Wer über die Anibas-Promenade, vorbei an der von Ramesch Daha gestalteten Gefängniswand, sich dem Campus Krems nähert, landet irgendwann auf einer Rasenfläche. Sie breitet sich zwischen dem Kino im Kesselhaus, dem Archiv der Zeitgenossen und einem der modernen Gebäudeteile der Universität für Weiterbildung Krems (UWK) aus: eine grüne und luftige Durchgangszone. Doch jedes Jahr im Juli verwandelt sich dieser Platz in einen Kinosaal der Sonderklasse.

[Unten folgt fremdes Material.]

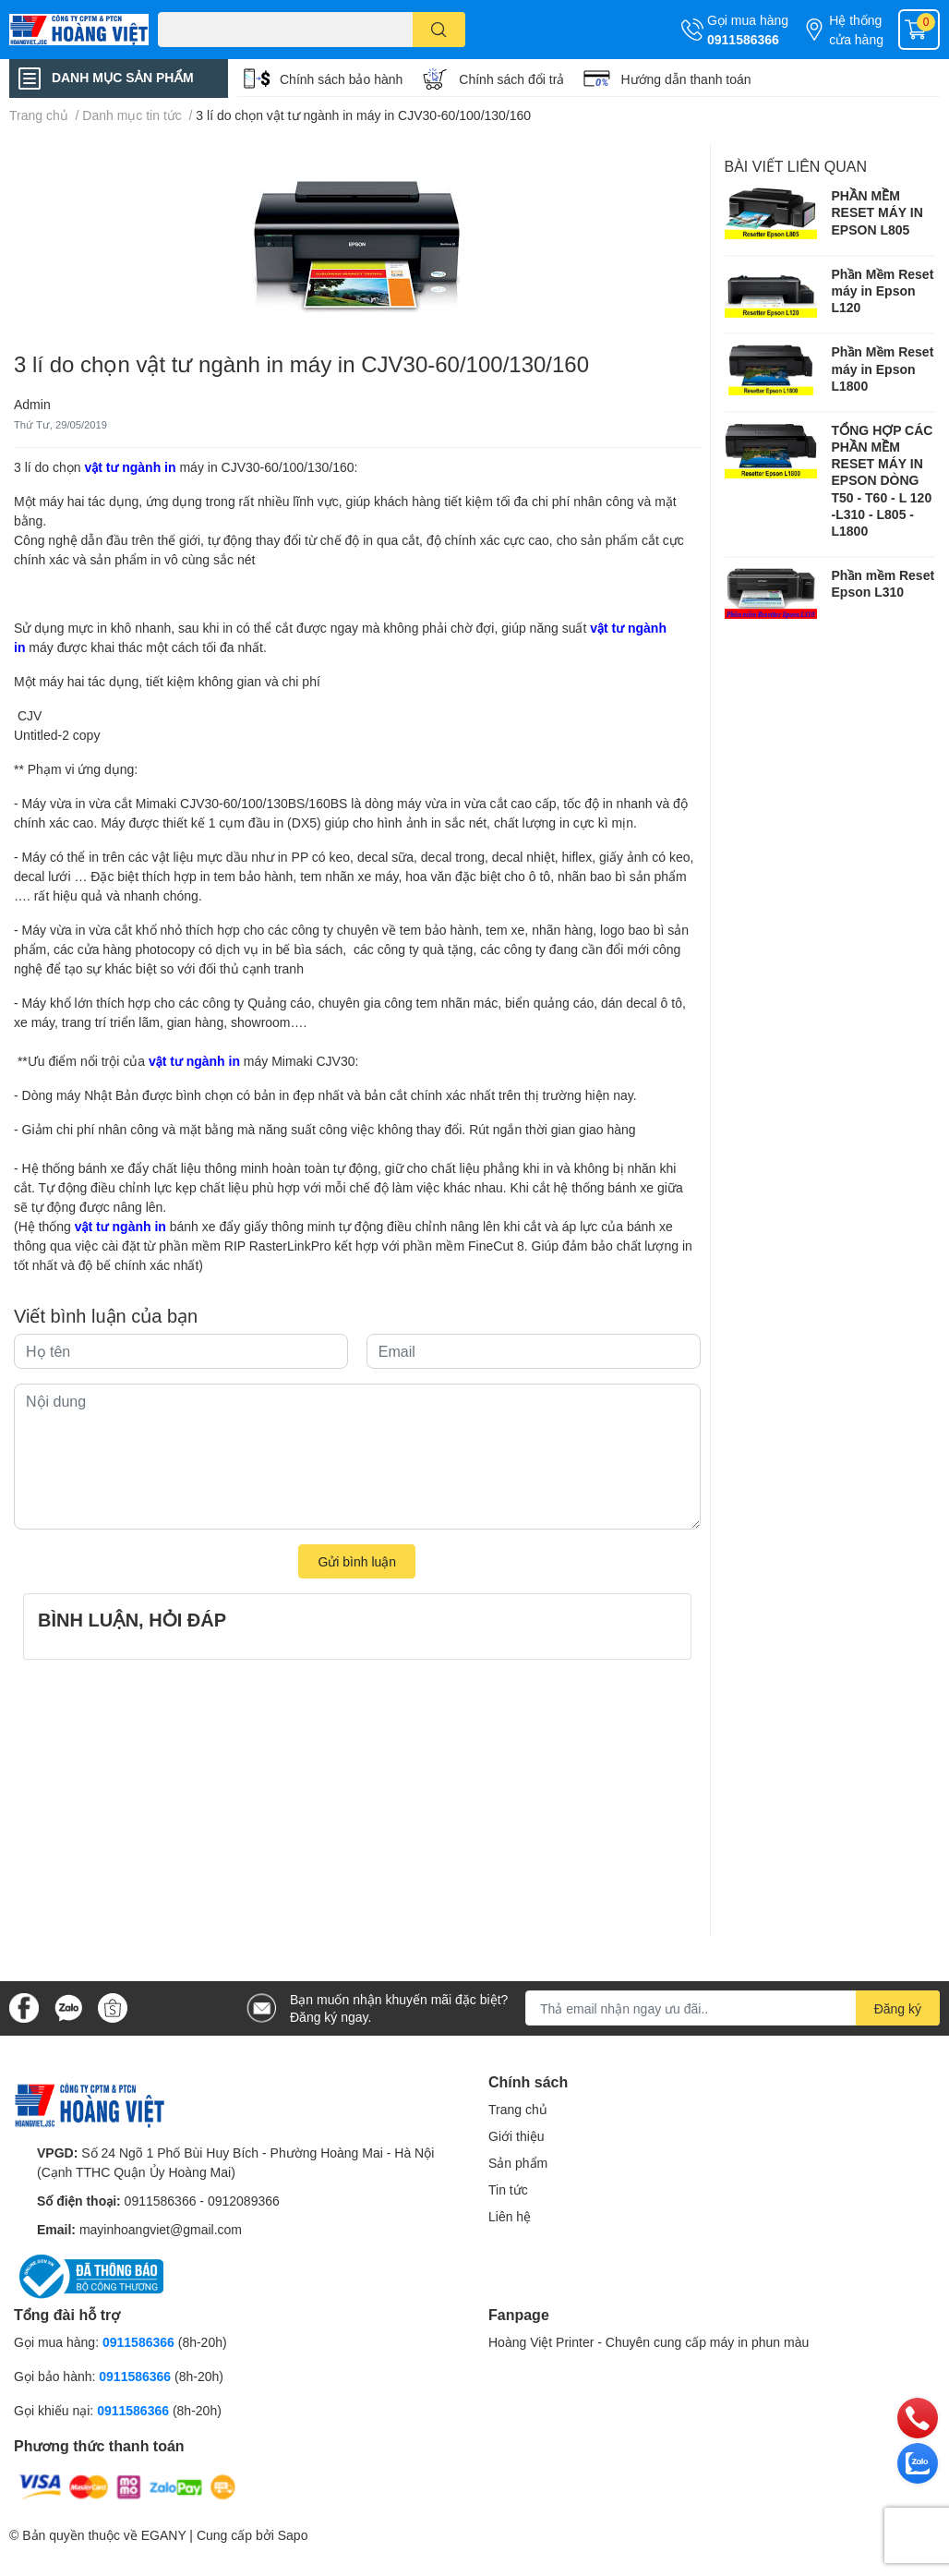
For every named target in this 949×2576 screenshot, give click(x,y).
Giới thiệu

Dann veranstaltet das Kino im Kesselhaus sein Open Air – eine Filmreihe, die hier eine lange Tradition hat und 2006 erstmals stattfand.
Zwischen Schornstein und Weinbergen
Zwischen dem beeindruckenden Schornstein des Kesselhauses mitsamt seiner charmanten Filmbar – bekanntlich stand hier ja einst eine Tabakfabrik –, den Fassaden der zeitgenössischen Architektur auf der einen Seite und den Weinbergen, die sich auf der anderen Seite jenseits einer Häuserzeile erstrecken, finden an lauen Sommerabenden bis zu 378 Besucher*innen Platz.
Paula Pöll, die das Kino im Kesselhaus leitet, outet sich im Gespräch mit ask – art & science krems als an sich nicht von vornherein euphorischer Open-Air-Kino-Fan. „Ich liebe die ungestörte Situation im Kinosaal, aber hier ist es etwas ganz anderes“, sagt sie. „Die Location ist ganz etwas Besonderes, sehr atmosphärisch und malerisch.“
Wenn die Sonne untergegangen ist und in der Dämmerung die Straßenlaternen sowie die Lampen in den Universitätsgebäuden, dort, wo besonders fleißig gearbeitet wird, erleuchten: Dann ist der Zeitpunkt angebrochen, an dem der Film des jeweiligen Abends abgespielt wird. „Wir zeigen im Sommerkino traditionsgemäß die Publikumslieblinge und ausgezeichnete Produktionen des Jahres. Auch die im letzten Jahr gestartete Reihe Kult.Kino findet mit ‚Grease‘ und ‚Ein Herz und eine Krone‘ ihre Fortsetzung“, erzählt Paula Pöll. Ebenso zeigt sie die Komödie „Griechenland“ mit Thomas Stipsits, die stimmungsvolle Schwesterngeschichte „Die Insel der Zitronenblüten“ und „Ticket ins Paradies“, eine Romantic Comedy mit Julia Roberts und George Clooney in ihren Paraderollen. Als Opener wählte Paula Pöll die Sommerkomödie „Akropolis Bonjour – Monsieur Thierry macht Urlaub“, die zum Start am 6. Juli bei freiem Eintritt zu besuchen ist. Auch ausgesprochene Cineast*innen kommen auf ihre Kosten, mit einem Preview von François Ozons „Mein fabelhaftes Verbrechen“ oder Wes Andersons „Asteroid City“.
Monatelange Vorfreude
Schon zu Beginn des Jahres, erzählt Paula Pöll, werde sie üblicherweise nach dem Sommerkino gefragt. „Die Leute freuen sich schon Monate vorher darauf.“ Doch wie beantwortet sie die Gretchenfrage aller Outdoor-Kulturveranstaltungen: Was passiert, wenn’s regnet und stürmt? Dafür hat das Kino im Kesselhaus eine pragmatische Lösung. Da der Saal im Kino 100 Personen fasst, dürfen die ersten 100 Besucher*innen mit ihrem Ticket ins Trockene übersiedeln; die anderen bekommen, so der Kinoabend nicht zu weit fortgeschritten ist, den Eintrittspreis zurückerstattet. Aber: Open Air ohne ein gewisses Wetterrisiko wäre ohnehin nur der halbe Spaß. Denn drinnen bleiben kann das Kinopublikum im Rest des Jahres sowieso. Und wenn sogar die Wiener Stadtzeitung „Falter“ das Kremser Freiluftkino einmal als „schönste Open-Air-Location“ lobte, kann man sich jetzt schon auf diesen sehr besonderen Ort zwischen Schornstein und Weinbergen freuen.